On my odyssey I have a 250 cc 2-stroke engine. I have NO clue what the fuel/oil mixture is and havent really found it anywhere. Would anyone have an approximate fuel/oil mixture??
Ryan


----------



## jodyand (Sep 16, 2003)

Have you tried a Honda dealer he should be able to tell you.
Jody


----------



## farmallmaniac (Feb 16, 2004)

Honda dealer here doesnt know anything about those odysseys. I have called them a few times. All they know is how to order me a part.
Ryan


----------



## Argee (Sep 17, 2003)

As a rule of thumb...a 40:1 ratio is considered a safe, middle of the road mix for a 2-cycle engine.

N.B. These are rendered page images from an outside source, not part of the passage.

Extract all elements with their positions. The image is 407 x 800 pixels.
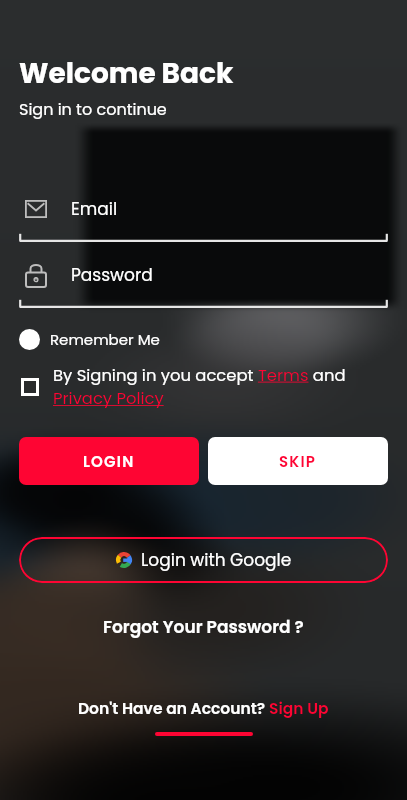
button[interactable]: Forgot Your Password ?: [103, 615, 304, 639]
staticText: Don't Have an Account?: [78, 698, 269, 720]
staticText: Login with Google: [141, 548, 292, 572]
staticText: Remember Me: [50, 329, 160, 350]
button[interactable]: Don't Have an Account?: [78, 698, 329, 720]
staticText: Sign in to continue: [19, 98, 167, 120]
staticText: By Signing in you accept Terms and Priva…: [53, 364, 367, 410]
other: Google: [116, 552, 132, 568]
staticText: Email: [71, 197, 118, 221]
staticText: LOGIN: [83, 451, 135, 472]
staticText: Password: [71, 263, 153, 287]
button[interactable]: Email: [19, 193, 388, 242]
button[interactable]: By Signing in you accept Terms and Priva…: [19, 364, 367, 410]
staticText: SKIP: [279, 451, 317, 472]
staticText: Welcome Back: [19, 54, 234, 93]
button[interactable]: LOGIN: [19, 437, 199, 485]
button[interactable]: Remember Me: [19, 328, 160, 350]
button[interactable]: SKIP: [208, 437, 388, 485]
button[interactable]: Google: [19, 537, 388, 583]
staticText: Sign Up: [269, 698, 329, 720]
button[interactable]: Password: [19, 259, 388, 308]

It may foul out a few plugs a little earlier, but it should save you from cooking an engine.


----------



## archyb2 (Sep 25, 2003)

Ryan
There is a 2 cycle oil called (Opti-2) Briggs & Stratton are the distributer for it, it's a little more expensive but one mix is good for any ratio I've used it for 14 years now with no problem I still have the original plug in my Homeilite weed whip (14 yrs) on Opti-2 also used it (same mix) in my Lawnboy, Sthil saw, Mac saw & several snowmobiles

Archie


----------